Belki üçüncü bir almaşık açıklama olarak; devletin, güvenli bir miting ortamının hazırlanmasını istediği halde gerçekleştirememiş olduğunu, güvenlikle ilgili yeteneklerinin bu katliamı engellemeye yetmediğini, bu saldırı karşısında aciz kaldığını, düşünebiliriz. Ancak, bu düşük bir olasılık gibi durmaktadır. Devletin “istediği halde katliamı engelleyemediği” seçeneğini, saldırının hemen ertesinde polisin, ölü, yaralı ve sağ kalmış protestocuların üzerine gaz bombalarıyla saldırması, basınçlı su sıkması, ambulansların açıklanamayacak kadar geç gelmesi vb gibi kanıtlara bakarak eleyebiliriz. Üstelik, Ankara gibi boğucu derecede güvenlikçi bir kentte, devletin bu saldırı hakkında hiçbir istihbaratının olmaması inandırıcı olmaktan çok uzaktır.
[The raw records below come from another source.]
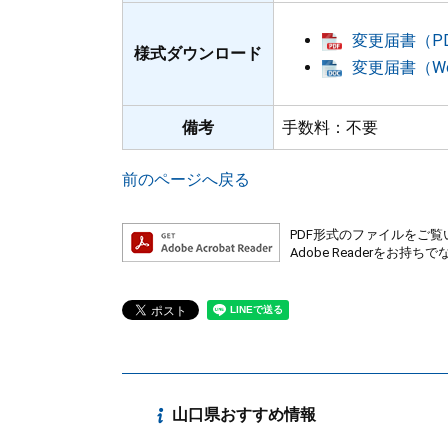
変更届書（PD
様式ダウンロード
変更届書（Wo
備考
手数料：不要
前のページへ戻る
PDF形式のファイルをご覧い
Adobe Readerを
山口県おすすめ情報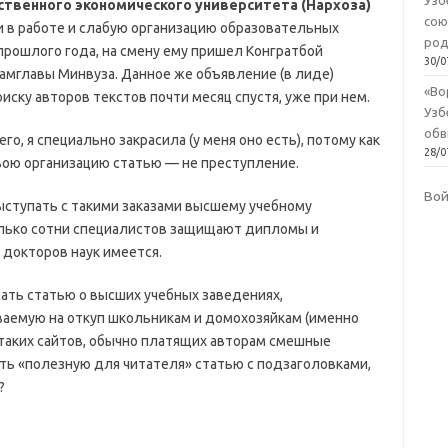
Узб
ственного экономического университета (Нархоза)
сою
 в работе и слабую организацию образовательных
род
прошлого года, на смену ему пришел Конгратбой
30/0
амглавы Минвуза. Данное же объявление (в лиде)
«Во
иску авторов текстов почти месяц спустя, уже при нем.
Узб
обв
о, я специально закрасила (у меня оно есть), потому как
28/0
 твою организацию статью — не преступление.
Во
выступать с такими заказами высшему учебному
олько сотни специалистов защищают дипломы и
и докторов наук имеется.
сать статью о высших учебных заведениях,
ваемую на откуп школьникам и домохозяйкам (именно
таких сайтов, обычно платящих авторам смешные
ть «полезную для читателя» статью с подзаголовками,
?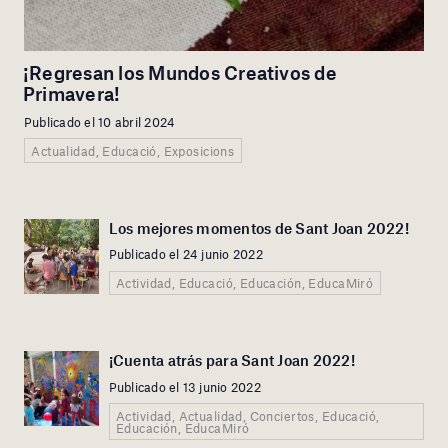
¡Regresan los Mundos Creativos de
Primavera!
Publicado el 10 abril 2024
Actualidad, Educació, Exposicions
Los mejores momentos de Sant Joan 2022!
Publicado el 24 junio 2022
Actividad, Educació, Educación, EducaMiró
¡Cuenta atrás para Sant Joan 2022!
Publicado el 13 junio 2022
Actividad, Actualidad, Conciertos, Educació,
Educación, EducaMiró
Bu olgular, devletin güvenlik güçlerinin asıl hedefinin her zaman, devletin politikasını onaylamayan ve barış isteyen topluluklar olduğunu, topluluk saldırıya uğradıktan sonra bile, devletin konumunu değiştirmediğini, ya da değiştirmemeye hazırlıklı olduğunu göstermektedir.
Bütün söylenmiş olanları özetleyince, bu katliamın Ankara kadar yüksek güvenlikli bir kentte olanaksız olduğunu kabul etmek zorunda kalıyoruz. Devlet (hatta bence hiçbir şeyden haberi olmayan ve elinde hiçbir kontrol gücü tutmayı başaramayan hükümet ve başbakan bile değil), bu katliamın sorumlusudur. Ancak bütün karmaşıklığı ve katmanları ile “Devlet” hukuki olarak sorumlu tutulamayacağından, yine de devleti kontrol etmesi ve yönetmesi beklenen hükümet, sorumlu tutulabilecek tek yapı gibi gözüküyor.
Hükümetin sorumlulukları, ancak politik bir mekanizmayla, seçimlerle, toplum tarafından sorgulanabilir ve yetkileri/ iktidarı geri alınabilir. Hükümet üyelerinden ve eğer buna yetecek güç oluşabilirse devletin sorumlu birimlerinden ve kişilerinden hesap sorulabilir. Bu durumda, önümüzdeki soru, Türkiye’de yaşayan toplulukların, bu katliamla ilgili sorumlulukları nasıl değerlendireceğine bağlanmaktadır. Acaba seçmenler, bu katliamı nasıl değerlendiriyor?